A experiência decorreu no dia 5 de maio ao início da tarde e contou com a particularidade de envolver dois cirurgiões que se encontravam em países diferentes. Mas como explica a Fundação Champalimaud, a barreira física foi colmatada com a tecnologia, que permitiu ao “cirurgião-supervisor” estar “mesmo ao pé” do “cirurgião-executante”. A operação envolveu óculos, realidade aumentada, 5G e software de ponta. Mas por partes.
O que aconteceu:
- Nesta quinta-feira, o cirurgião Pedro Gouveia entrou no bloco operatório da Unidade da Mama da Fundação Champalimaud, em Lisboa, e iniciou uma cirurgia de cancro da mama.
- Ao espanhol Rogelio Andrés-Luna, outro cirurgião da mesma unidade, cabia a missão de assistir à operação de maneira a fornecer a Pedro Gouveia informação complementar.
Até aqui, nada de muito anormal. Mas a realidade é que de “normal” esta sessão teve muito pouco. É que Rogelio Andrés-Luna estava um pouco longe da ação. Mais concretamente, estava a 900 km do bloco operatório onde estava a decorrer a cirurgia, pois estava no palco do Congresso da Associação Espanhola de Cirurgiões da Mama (AECIMA), que decorre de 5 a 7 de maio na Faculdade de Medicina da Faculdade de Zaragoza.
O que fazia por lá? A fazer precisamente uma demonstração desta inédita forma de supervisão cirúrgica remota.
A geografia
- Em Lisboa, Pedro Gouveia estava equipado com óculos de realidade mista (Hololens 2, desenvolvidos pela Microsoft) — que permitem ao cirurgião ver “o mundo real à sua volta” e simultaneamente ter acesso a “informações projetadas sobre as lentes especiais, tal e qual a viseira do capacete de um piloto militar”.
- Em Zaragoza, Rogelio Andrés-Luna tinha apenas um único instrumento de trabalho: um computador portátil ligado aos óculos de Pedro Gouveia (Hololens) através de um dos browser, mas com recurso a um software dedicado, desenvolvido pela empresa alemã remAID.
A tecnologia
Claro que uma intervenção destas só podia acontecer com a tecnologia adequada uma vez que existem várias questões técnicas que é preciso ter em conta. Há dados a serem partilhados ao segundo, vídeos a serem transmitidos em tempo real. Por outras palavras, uma simples conexão rápida de Internet/Wi-Fi não chega.
Como dá conta a Fundação Champalimaud, foi preciso assegurar que as ações delicadas de ambos os cirurgiões estavam sincronizadas sem que existisse um desfasamento temporal (“latência”) de vários segundos entre o que um estava a fazer e o que o outro estava a ver. E é aqui que entra a tecnologia 5G (neste caso via rede privada 5G da Altice Portugal, associada à Movistar em Espanha).

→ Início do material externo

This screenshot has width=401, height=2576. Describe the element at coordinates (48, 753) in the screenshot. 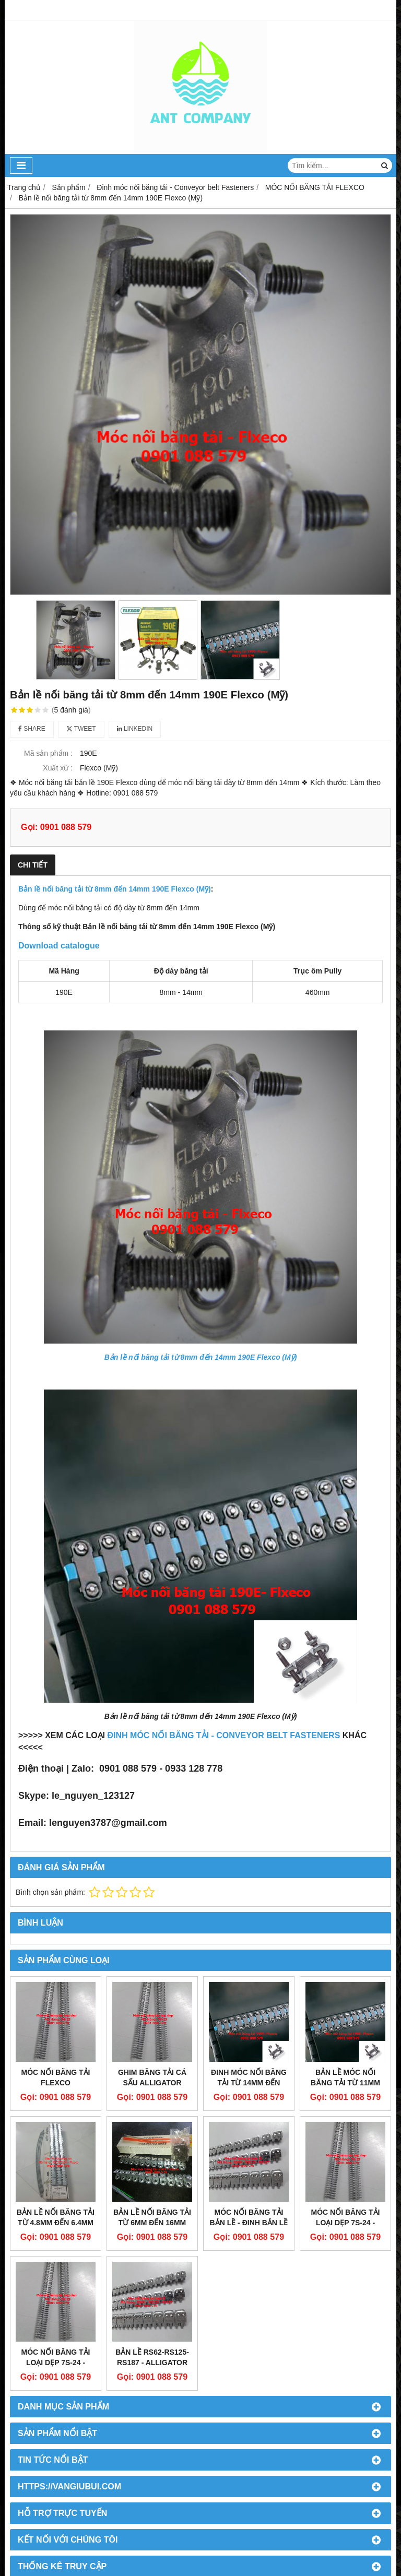 I see `Mã sản phẩm :` at that location.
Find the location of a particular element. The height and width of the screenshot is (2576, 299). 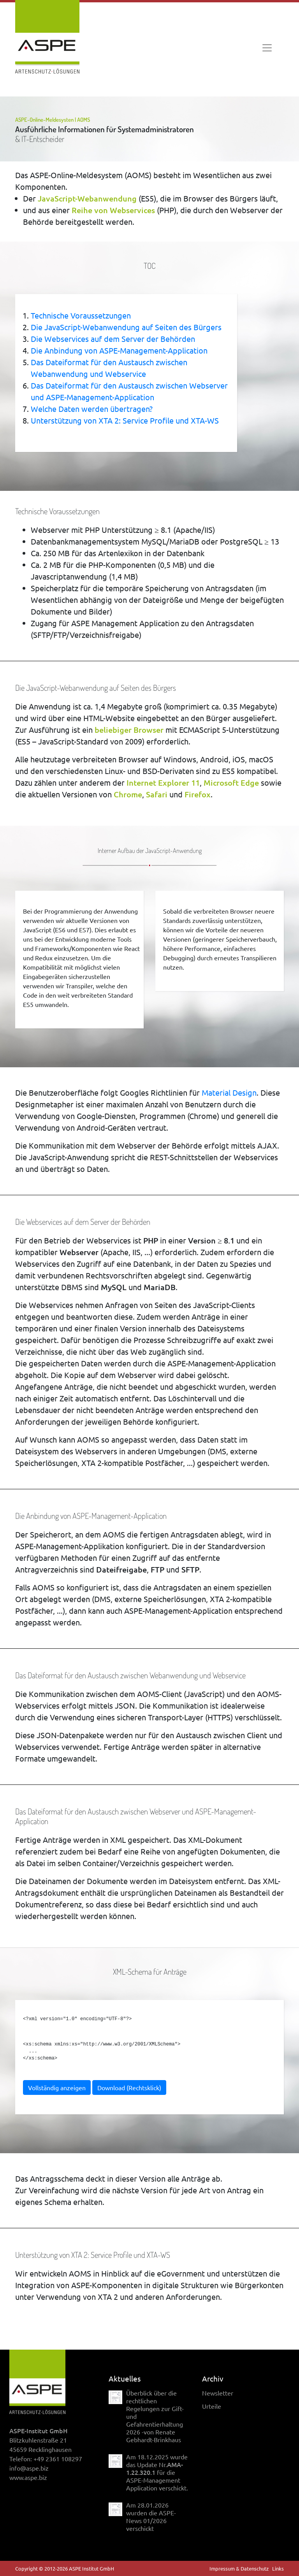 Links is located at coordinates (278, 2568).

- Ponto-chave. O cirurgião Pedro Gouveia sumariza a importância desta tecnologia afirmando que esta intervenção só foi possível graças ao 5G, uma vez que “pulveriza a latência”.
Durante a operação
Contornada a questão da latência, o cirurgião espanhol conseguia ver através das Hololens exatamente o mesmo que o seu congénere português. Mais, além disto, conseguia, por exemplo, através do seu computador enviar pequenos vídeos de cirurgias semelhantes já realizadas ou até fazer um traço azul a indicar o local escolhido para fazer a incisão inicial.
“Realizamos a primeira experiência no mundo de utilização, ao vivo e em direto, daquilo a que se dá o nome de ‘remote proctoring’, durante uma cirurgia de cancro da mama”, explica Pedro Gouveia, citado em comunicado.
O futuro
O cirurgião português considera que esta experiência é apenas um primeiro passo (“uma prova de conceito”) que poderá mudar a forma como se fazem operações e se ensina os próximos cirurgiões. Não só porque é mais uma ferramenta mais realista ao dispor dos estudantes, mas também é uma maneira de prestar apoio aos profissionais que estão em início de carreira.
Todavia, apesar de ser um passo importante, é apenas o início. Para Pedro Gouveia, a sala de operações no futuro será uma “sala multimédia” e para lá se chegar é preciso esperar. “Ainda temos de validar metodologias, fazer mais cirurgias, identificar obstáculos, optimizar os óculos de realidade aumentada…”, conclui.